Do lookahead and lookbehind in regex come from some type of formal languages?

120 Views Asked by At

Real-world regexs are extensions of regular expressions in formal languages.

Do lookahead and lookbehind come from some type of formal languages? (I suspected lookahead in LR(k) grammars, simply because of the same name, but I have difficulty to either confirm or unconfirm it. Not sure about lookbehind.)

Btw: I have been interested in which extensions in regexes come from which types of formal languages. Do you know somethings for me to read?

Thanks.

2

There are 2 best solutions below

4
On

No, they are pragmatic hacks based on features found to be useful by programmers and implementable by library maintainers.

Most aspects of programming libraries follow this paradigm. The theory is important, and it probably could be used better. But it's s very rare for someone to decide to omit a useful feature just because it is not part of a theoretical framework.

Just to be clear, lookahead assertions in regex libraries have nothing to do with parser lookaheads, except that both represent answers to the question "What comes next?" (but not in the same problem domain).

7
On

The theoretical framework for regular expression matching is about recognising complete strings in a language defined by a regular expression. What you generally need in practice is either (1) the ability to split up a long string into substrings that match one of several regular expressions or (2) the ability to search in a string for a substring that matches one regular expression.

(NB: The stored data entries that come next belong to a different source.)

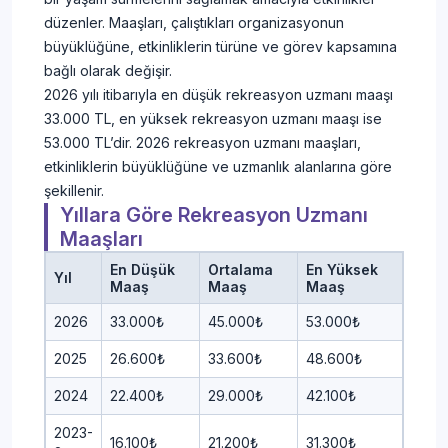
düzenler. Maaşları, çalıştıkları organizasyonun
büyüklüğüne, etkinliklerin türüne ve görev kapsamına
bağlı olarak değişir.
2026 yılı itibarıyla en düşük rekreasyon uzmanı maaşı
33.000 TL, en yüksek rekreasyon uzmanı maaşı ise
53.000 TL’dir. 2026 rekreasyon uzmanı maaşları,
etkinliklerin büyüklüğüne ve uzmanlık alanlarına göre
şekillenir.
Yıllara Göre Rekreasyon Uzmanı
Maaşları
En Düşük
Ortalama
En Yüksek
Yıl
Maaş
Maaş
Maaş
2026
33.000₺
45.000₺
53.000₺
2025
26.600₺
33.600₺
48.600₺
2024
22.400₺
29.000₺
42.100₺
2023-
16.100₺
21.200₺
31.300₺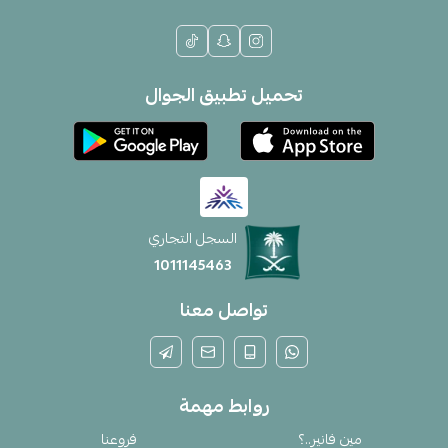
تحميل تطبيق الجوال
السجل التجاري
1011145463
تواصل معنا
روابط مهمة
مين فانير..؟
فروعنا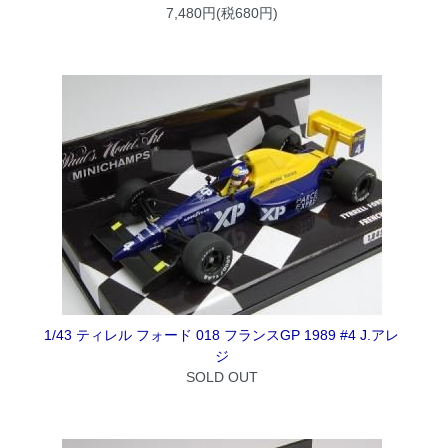
7,480円(税680円)
1/43 ティレル フォード 018 フランスGP 1989 #4 J.アレ
ジ
SOLD OUT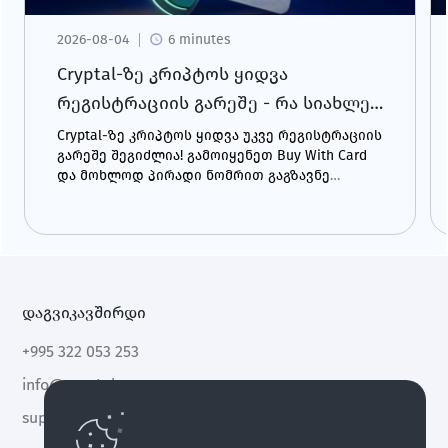
2026-08-04
6 minutes
Cryptal-ზე კრიპტოს ყიდვა
რეგისტრაციის გარეშე - რა სიახლე
გელოდება?
Cryptal-ზე კრიპტოს ყიდვა უკვე რეგისტრაციის
გარეშე შეგიძლია! გამოიყენეთ Buy With Card
და მოხლოდ პირადი ნომრით გაგზავნე
შენთვის სასურველი კრიპტო ნებისმიერ
მისამართზე - მომენტალურად და მარტივად.
დაგვიკავშირდი
+995 322 053 253
info@cryptal.com
support@cryptal.com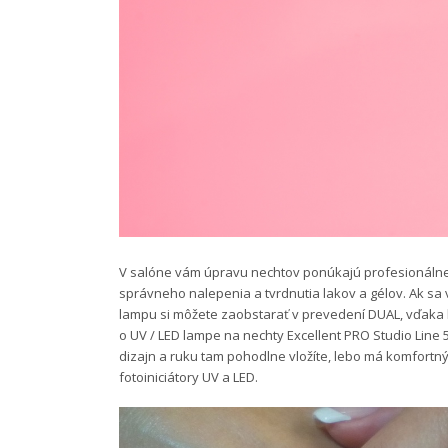
V salóne vám úpravu nechtov ponúkajú profesionáln
správneho nalepenia a tvrdnutia lakov a gélov. Ak sa v
lampu si môžete zaobstarať v prevedení DUAL, vďaka k
o UV / LED lampe na nechty Excellent PRO Studio Li
dizajn a ruku tam pohodlne vložíte, lebo má komfortný
fotoiniciátory UV a LED.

In both cases (1) and (2), the actual problem is a bit different from the more general problem of recognising strings in the language defined by a regular expression. And in both cases there are some technical details that need to be tied down to make the problem well-specified. E.g., in case (2), there can be multiple matches: which one do we choose? It is also useful to give the user extra control over how the matching is done: e.g., by supplying some contextual constraints for the substring to be matched as in the "lookahead" and "lookbehind" constructs that you are asking about.

The theoretical framework is very important for our understanding of the practical problems and their solutions. I think you will find that the usual regex libraries follow the theory quite closely for their core matching algorithms with a few pragmatic additions to handle thinks like contextual constraints and counting constraints.